** Dataset records follows **

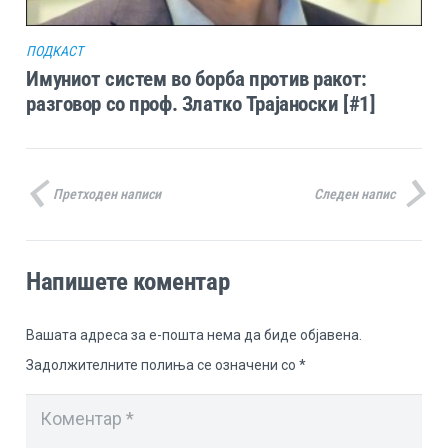
ПОДКАСТ
Имуниот систем во борба против ракот:
разговор со проф. Златко Трајаноски [#1]
Претходен написи
Следен напис
Напишете коментар
Вашата адреса за е-пошта нема да биде објавена.
Задолжителните полиња се означени со
*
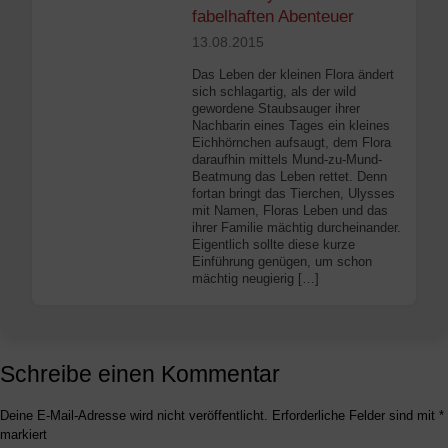
fabelhaften Abenteuer
13.08.2015
Das Leben der kleinen Flora ändert
sich schlagartig, als der wild
gewordene Staubsauger ihrer
Nachbarin eines Tages ein kleines
Eichhörnchen aufsaugt, dem Flora
daraufhin mittels Mund-zu-Mund-
Beatmung das Leben rettet. Denn
fortan bringt das Tierchen, Ulysses
mit Namen, Floras Leben und das
ihrer Familie mächtig durcheinander.
Eigentlich sollte diese kurze
Einführung genügen, um schon
mächtig neugierig […]
Schreibe einen Kommentar
Deine E-Mail-Adresse wird nicht veröffentlicht.
Erforderliche Felder sind mit
*
markiert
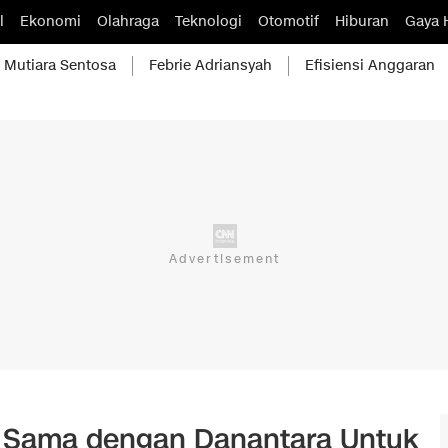
l
Ekonomi
Olahraga
Teknologi
Otomotif
Hiburan
Gaya 
Mutiara Sentosa
Febrie Adriansyah
Efisiensi Anggaran
a Sama dengan Danantara Untuk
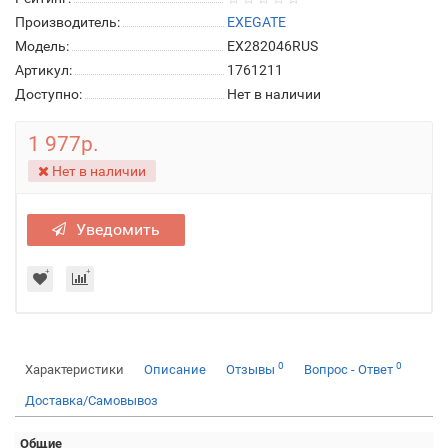
Производитель:
EXEGATE
Модель:
EX282046RUS
Артикул:
1761211
Доступно:
Нет в наличии
1 977р.
Нет в наличии
Уведомить
0
0
Характеристики
Описание
Отзывы
Вопрос - Ответ
Доставка/Самовывоз
Общие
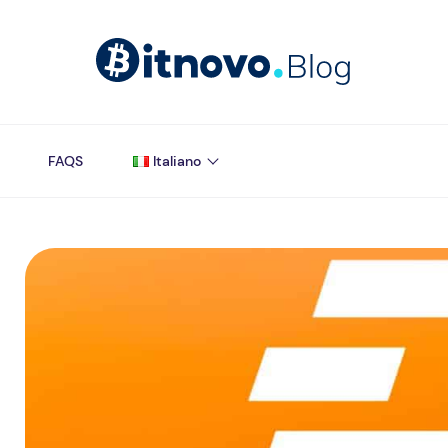
FAQS
Italiano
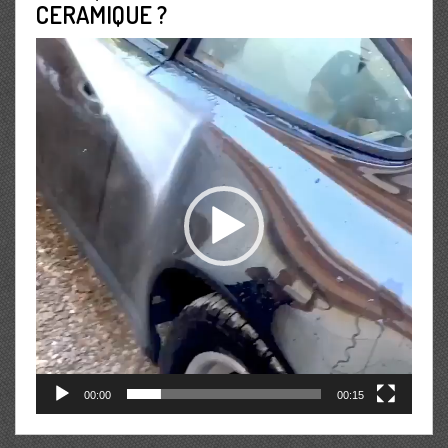
CERAMIQUE ?
Lecteur
vidéo
00:00
00:15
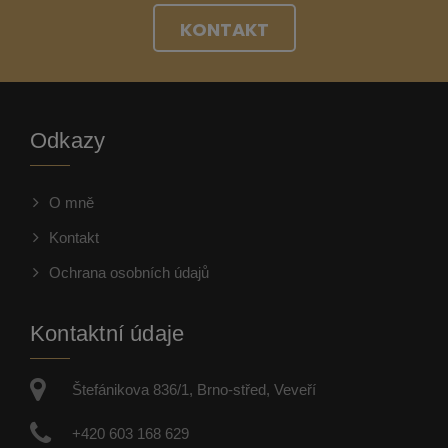
KONTAKT
Odkazy
O mně
Kontakt
Ochrana osobních údajů
Kontaktní údaje
Štefánikova 836/1, Brno-střed, Veveří
+420 603 168 629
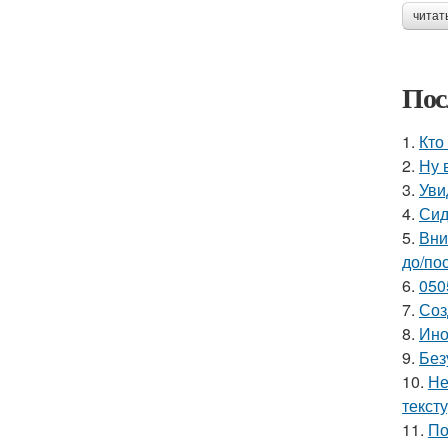
читат
Пос
1.
Кто
2.
Ну 
3.
Уви
4.
Сид
5.
Вни
до/по
6.
050
7.
Соз
8.
Ино
9.
Без
10.
Не
текст
11.
По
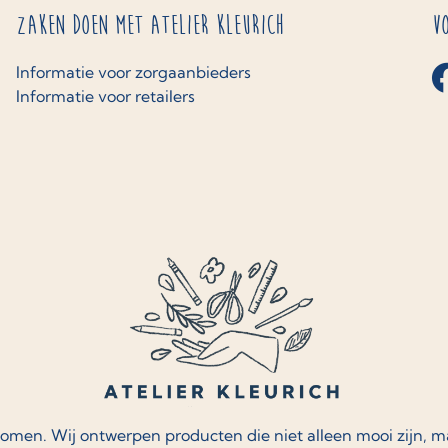
Zaken doen met Atelier Kleurich
V
Informatie voor zorgaanbieders
Informatie voor retailers
komen. Wij ontwerpen producten die niet alleen mooi zijn, 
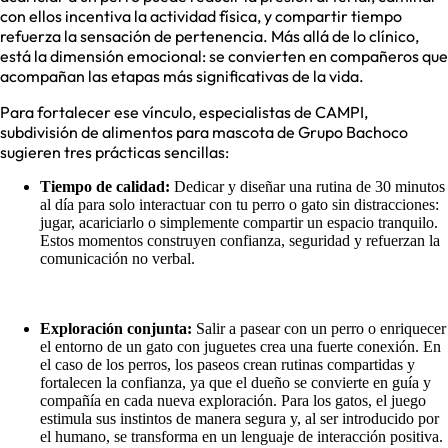
con ellos incentiva la actividad física, y compartir tiempo
refuerza la sensación de pertenencia. Más allá de lo clínico,
está la dimensión emocional: se convierten en compañeros que
acompañan las etapas más significativas de la vida.
Para fortalecer ese vínculo, especialistas de CAMPI,
subdivisión de alimentos para mascota de Grupo Bachoco
sugieren tres prácticas sencillas:
Tiempo de calidad:
Dedicar y diseñar una rutina de 30 minutos
al día para solo interactuar con tu perro o gato sin distracciones:
jugar, acariciarlo o simplemente compartir un espacio tranquilo.
Estos momentos construyen confianza, seguridad y refuerzan la
comunicación no verbal.
Exploración conjunta:
Salir a pasear con un perro o enriquecer
el entorno de un gato con juguetes crea una fuerte conexión. En
el caso de los perros, los paseos crean rutinas compartidas y
fortalecen la confianza, ya que el dueño se convierte en guía y
compañía en cada nueva exploración. Para los gatos, el juego
estimula sus instintos de manera segura y, al ser introducido por
el humano, se transforma en un lenguaje de interacción positiva.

** End of Dataset records **

### Task objective
All lines from the beginning of the entries above to the line containing "Eigentlich sollte diese kurze", inclusive, should be printed exactly, apart from the pictures.

### Output of the exercise
ПОДКАСТ
Имуниот систем во борба против ракот:
разговор со проф. Златко Трајаноски [#1]
Претходен написи
Следен напис
Напишете коментар
Вашата адреса за е-пошта нема да биде објавена.
Задолжителните полиња се означени со
*
fabelhaften Abenteuer
13.08.2015
Das Leben der kleinen Flora ändert
sich schlagartig, als der wild
gewordene Staubsauger ihrer
Nachbarin eines Tages ein kleines
Eichhörnchen aufsaugt, dem Flora
daraufhin mittels Mund-zu-Mund-
Beatmung das Leben rettet. Denn
fortan bringt das Tierchen, Ulysses
mit Namen, Floras Leben und das
ihrer Familie mächtig durcheinander.
Eigentlich sollte diese kurze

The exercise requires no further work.